Security Identifier (SID) to User Identifier (uid) ResolutionSystem

Luke Kenneth Casson Leighton lkcl at samba.org
Thu Dec 30 19:40:50 GMT 1999


jeremy,

more thinking :-)

couple of scenarios that i'd like you to consider.

1) samba as a BDC to an NT PDC.

under these circumstances, samba does not control the SID-space.  it
does, however, control the uid-space.  to generate SIDs from uids
(create a SAM) is going to create a disparate set of SIDs for the same
users.

this might not be a problem - yes, i know you think it might not be,
and the reasoning goes something like this: because the files on
the samba server are local to the samba server, we can do whatever
the hell we like, and create SIDs that only have meaning to the local
samba server, because NT clients will only come to us to resolve the
SIDs that _we_ created.

well, it is a problem when samba is a BDC to an NT PDC.  GetAnyDCname()
(implemented as a UDP 138 GetDC call) can obtain _either_ the samba server's 
name _or_ the PDC's name.  this is to distribute the load of Domain
handling between multiple DCs.  it doesn't matter which DC you go to,
because they give exactly the same responses.  right?

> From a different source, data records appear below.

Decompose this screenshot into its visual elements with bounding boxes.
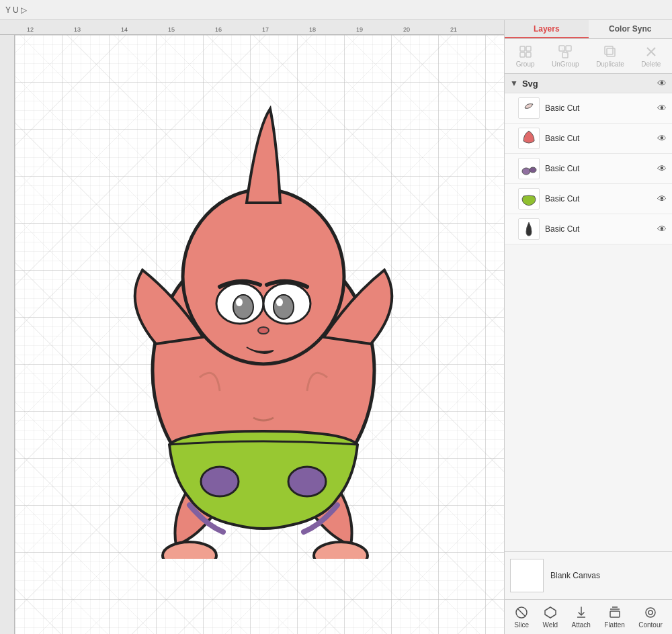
svg-point-5 [288, 467, 326, 496]
svg-point-25 [522, 168, 530, 175]
svg-visibility-toggle[interactable]: 👁 [657, 78, 667, 89]
layer-label-5: Basic Cut [545, 224, 652, 234]
ruler-mark: 19 [356, 26, 363, 33]
delete-button[interactable]: Delete [637, 42, 665, 71]
attach-label: Attach [572, 621, 591, 629]
svg-expand-arrow: ▼ [510, 79, 518, 88]
layer-thumbnail-3 [518, 158, 540, 179]
blank-canvas-section[interactable]: Blank Canvas [505, 551, 672, 599]
layer-visibility-1[interactable]: 👁 [657, 103, 667, 114]
svg-rect-22 [605, 46, 613, 54]
layer-item-5[interactable]: Basic Cut 👁 [505, 214, 672, 244]
patrick-image [102, 89, 425, 559]
svg-rect-31 [610, 611, 620, 617]
duplicate-icon [603, 44, 618, 59]
tab-color-sync[interactable]: Color Sync [589, 20, 673, 38]
top-bar: Y U ▷ [0, 0, 672, 20]
group-label: Group [516, 60, 535, 68]
svg-point-11 [276, 298, 283, 306]
svg-point-12 [258, 327, 269, 334]
attach-icon [574, 605, 589, 620]
layer-visibility-2[interactable]: 👁 [657, 133, 667, 144]
contour-label: Contour [638, 621, 663, 629]
slice-label: Slice [514, 621, 529, 629]
svg-point-4 [201, 467, 239, 496]
layer-label-4: Basic Cut [545, 194, 652, 203]
svg-rect-13 [520, 46, 525, 51]
ruler-mark: 20 [403, 26, 410, 33]
svg-section-header[interactable]: ▼ Svg 👁 [505, 74, 672, 93]
toolbar-label: Y U ▷ [5, 5, 27, 15]
layer-item-4[interactable]: Basic Cut 👁 [505, 184, 672, 214]
flatten-icon [607, 605, 622, 620]
svg-point-9 [274, 295, 294, 319]
duplicate-button[interactable]: Duplicate [592, 42, 628, 71]
layer-thumbnail-4 [518, 188, 540, 210]
svg-point-2 [163, 542, 216, 559]
group-icon [518, 44, 533, 59]
group-button[interactable]: Group [512, 42, 539, 71]
layers-list: Basic Cut 👁 Basic Cut 👁 [505, 93, 672, 244]
weld-icon [543, 605, 558, 620]
ruler-mark: 18 [309, 26, 316, 33]
tabs: Layers Color Sync [505, 20, 672, 39]
layer-visibility-4[interactable]: 👁 [657, 193, 667, 204]
layer-item-2[interactable]: Basic Cut 👁 [505, 124, 672, 154]
ruler-mark: 21 [450, 26, 457, 33]
slice-icon [514, 605, 529, 620]
ruler-mark: 15 [168, 26, 175, 33]
svg-point-1 [183, 189, 344, 364]
svg-point-10 [236, 298, 243, 306]
weld-button[interactable]: Weld [539, 602, 562, 631]
ruler-mark: 14 [121, 26, 128, 33]
attach-button[interactable]: Attach [568, 602, 595, 631]
ruler-left [0, 35, 15, 634]
main-layout: 12 13 14 15 16 17 18 19 20 21 [0, 20, 672, 634]
canvas-area[interactable]: 12 13 14 15 16 17 18 19 20 21 [0, 20, 504, 634]
ruler-mark: 17 [262, 26, 269, 33]
layer-item-1[interactable]: Basic Cut 👁 [505, 93, 672, 124]
svg-section-label: Svg [522, 79, 653, 89]
layer-label-2: Basic Cut [545, 134, 652, 143]
grid-canvas[interactable] [15, 35, 504, 634]
svg-point-34 [646, 608, 655, 617]
svg-rect-14 [526, 46, 531, 51]
ruler-mark: 16 [215, 26, 222, 33]
panel-spacer [505, 244, 672, 551]
svg-point-8 [233, 295, 253, 319]
ruler-mark: 12 [27, 26, 34, 33]
svg-point-3 [314, 542, 368, 559]
tab-layers[interactable]: Layers [505, 20, 589, 38]
weld-label: Weld [543, 621, 558, 629]
bottom-toolbar: Slice Weld Attach Flatten [505, 599, 672, 634]
ungroup-button[interactable]: UnGroup [548, 42, 583, 71]
layer-visibility-3[interactable]: 👁 [657, 163, 667, 174]
layer-item-3[interactable]: Basic Cut 👁 [505, 154, 672, 184]
contour-button[interactable]: Contour [634, 602, 667, 631]
flatten-label: Flatten [604, 621, 625, 629]
svg-rect-18 [566, 46, 571, 51]
blank-canvas-thumbnail [510, 559, 544, 592]
duplicate-label: Duplicate [596, 60, 624, 68]
ungroup-label: UnGroup [552, 60, 579, 68]
right-panel: Layers Color Sync Group UnGroup [504, 20, 672, 634]
ruler-top: 12 13 14 15 16 17 18 19 20 21 [0, 20, 504, 35]
ungroup-icon [558, 44, 573, 59]
svg-rect-15 [520, 52, 525, 57]
layer-thumbnail-2 [518, 128, 540, 149]
svg-point-35 [648, 610, 653, 615]
svg-rect-16 [526, 52, 531, 57]
contour-icon [643, 605, 658, 620]
delete-label: Delete [641, 60, 661, 68]
flatten-button[interactable]: Flatten [600, 602, 629, 631]
layer-visibility-5[interactable]: 👁 [657, 224, 667, 234]
svg-line-28 [517, 608, 526, 617]
svg-rect-21 [607, 48, 615, 56]
delete-icon [644, 44, 659, 59]
svg-marker-29 [545, 607, 556, 618]
layer-toolbar: Group UnGroup Duplicate Delete [505, 39, 672, 74]
slice-button[interactable]: Slice [510, 602, 533, 631]
svg-point-26 [530, 167, 536, 173]
layer-thumbnail-5 [518, 218, 540, 240]
blank-canvas-label: Blank Canvas [550, 571, 600, 580]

wrong.  if a samba server creates its own SIDs from uids, then an NT
client will get different responses from if it tried to resolve the
same SIDs at the NT PDC.  this is really bad, and cannot be allowed.

a possible solution, you are going to tell me, is that we need to
implement a BDC-scenario work-around, whereby instead of answering
LsaLookupSids and LsaLookupNames calls ourselves, we resolve them
against the PDC.  well, we just doubled, tripled etc (depending on
how many samba BDCs there are) the SID/name resolution load and made
the PDC a single point of failure... again, which defeats the point of
having a BDC in the first place: we might as well not bother.

which brings me on to another possible solution: avoid the problem.
tell people that if they want to migrate from NT to samba PDCs / BDCs
they must do it in one hit.  you must either have all NT or all samba,
not both.  i think i know what admins will do or be told to do: they'll
be told, sorry, you can't have samba on the network as a BDC, if that's
the kind of requirements: we need to prove that it works, first, before
replacing our NT PDC server which has been in [unreliable, but
devil-you-know] operation for the last few years.

i am interested to know what possible solution you might consider to
solve this one.


2) samba as a trusted DC.

someone accesses a samba server as a trusted DC user.  at the moment,
they must be verified against a local samba account with the same name,
stripping off the domain name and granting them a SID in the local SAM
database.  When they attempt to access a file on the samba server with
permissions granted to one of their own domain's groups, the SID they are
accessing the samba server as is different from their _real_ SID,
therefore the permissions will be confused / denied / granted.

how do you distinguish between the two users using the same local samba
account?  how do you grant permissions to one user but not the other?
do you expect administrators to restrict the workstations from which
the two users can access the samba server?
do you expect administrators to use the domain name in some way, to
do include = smb.conf.%D?

according to the Rule Of Least Surprises, this is not very acceptable
behaviour or acceptable work-arounds.